##### Available data #####

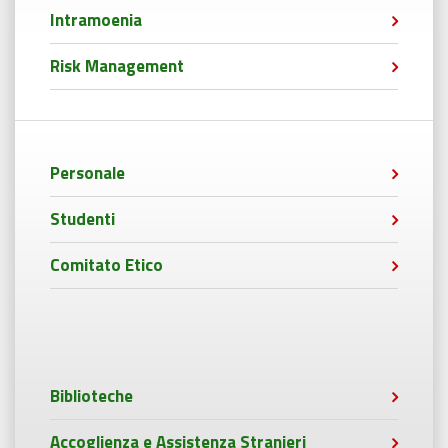
Intramoenia
Risk Management
Personale
Studenti
Comitato Etico
Biblioteche
Accoglienza e Assistenza Stranieri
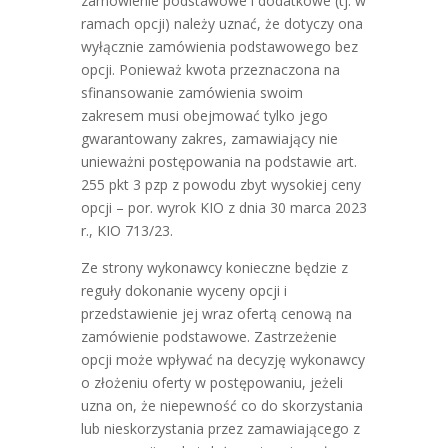
zamówienie podstawowe i dodatkowe (tj. w
ramach opcji) należy uznać, że dotyczy ona
wyłącznie zamówienia podstawowego bez
opcji. Ponieważ kwota przeznaczona na
sfinansowanie zamówienia swoim
zakresem musi obejmować tylko jego
gwarantowany zakres, zamawiający nie
unieważni postępowania na podstawie art.
255 pkt 3 pzp z powodu zbyt wysokiej ceny
opcji – por. wyrok KIO z dnia 30 marca 2023
r., KIO 713/23.
Ze strony wykonawcy konieczne będzie z
reguły dokonanie wyceny opcji i
przedstawienie jej wraz ofertą cenową na
zamówienie podstawowe. Zastrzeżenie
opcji może wpływać na decyzję wykonawcy
o złożeniu oferty w postępowaniu, jeżeli
uzna on, że niepewność co do skorzystania
lub nieskorzystania przez zamawiającego z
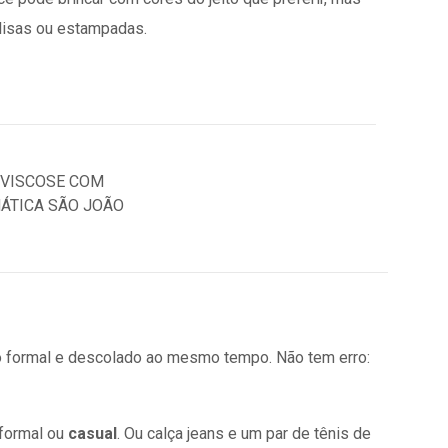
 lisas ou estampadas.
o formal e descolado ao mesmo tempo. Não tem erro:
 formal ou
casual
. Ou calça jeans e um par de tênis de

#####

**About this exercise:** Exclude the pictures and write out exactly the lines from the one holding "wyłącznie zamówienia podstawowego bez" through the end of the entries, inclusive, and only those.

**Your solution:**
wyłącznie zamówienia podstawowego bez
opcji. Ponieważ kwota przeznaczona na
sfinansowanie zamówienia swoim
zakresem musi obejmować tylko jego
gwarantowany zakres, zamawiający nie
unieważni postępowania na podstawie art.
255 pkt 3 pzp z powodu zbyt wysokiej ceny
opcji – por. wyrok KIO z dnia 30 marca 2023
r., KIO 713/23.
Ze strony wykonawcy konieczne będzie z
reguły dokonanie wyceny opcji i
przedstawienie jej wraz ofertą cenową na
zamówienie podstawowe. Zastrzeżenie
opcji może wpływać na decyzję wykonawcy
o złożeniu oferty w postępowaniu, jeżeli
uzna on, że niepewność co do skorzystania
lub nieskorzystania przez zamawiającego z
 lisas ou estampadas.
o formal e descolado ao mesmo tempo. Não tem erro:
 formal ou
casual
. Ou calça jeans e um par de tênis de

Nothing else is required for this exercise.